Count how many lines below contain the word "countries", then give that number alone.

Source records:
◆ ◆ ◆
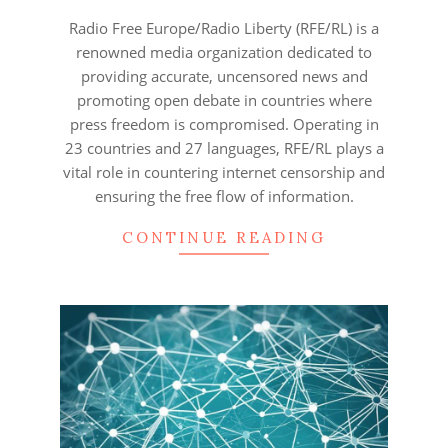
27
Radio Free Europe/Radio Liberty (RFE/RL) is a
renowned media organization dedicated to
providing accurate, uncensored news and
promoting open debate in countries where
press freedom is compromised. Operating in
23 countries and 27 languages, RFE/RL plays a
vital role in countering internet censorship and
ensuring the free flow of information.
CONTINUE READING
◆ ◆ ◆
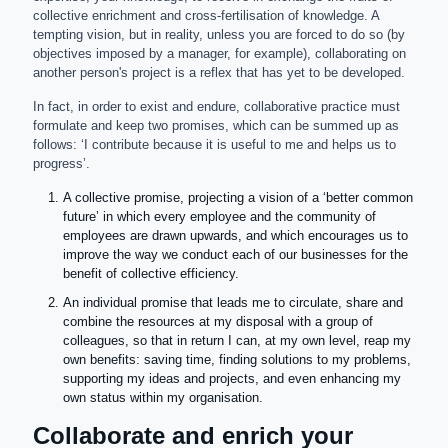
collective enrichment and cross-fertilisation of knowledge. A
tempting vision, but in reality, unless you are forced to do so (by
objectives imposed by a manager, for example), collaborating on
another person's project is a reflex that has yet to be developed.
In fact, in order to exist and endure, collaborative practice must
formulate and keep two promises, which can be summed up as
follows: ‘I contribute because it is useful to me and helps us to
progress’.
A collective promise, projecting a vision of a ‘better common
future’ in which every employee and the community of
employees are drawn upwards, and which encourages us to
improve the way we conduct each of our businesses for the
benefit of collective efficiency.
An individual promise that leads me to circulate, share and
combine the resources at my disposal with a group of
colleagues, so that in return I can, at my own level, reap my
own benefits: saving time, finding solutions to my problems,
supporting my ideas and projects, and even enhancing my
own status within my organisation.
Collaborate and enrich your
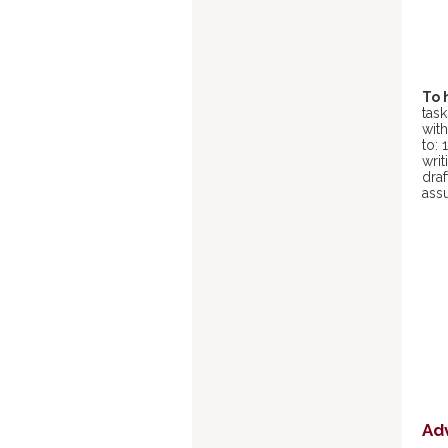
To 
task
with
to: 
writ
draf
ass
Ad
◆ ◆ ◆
» Solution to this problem: 2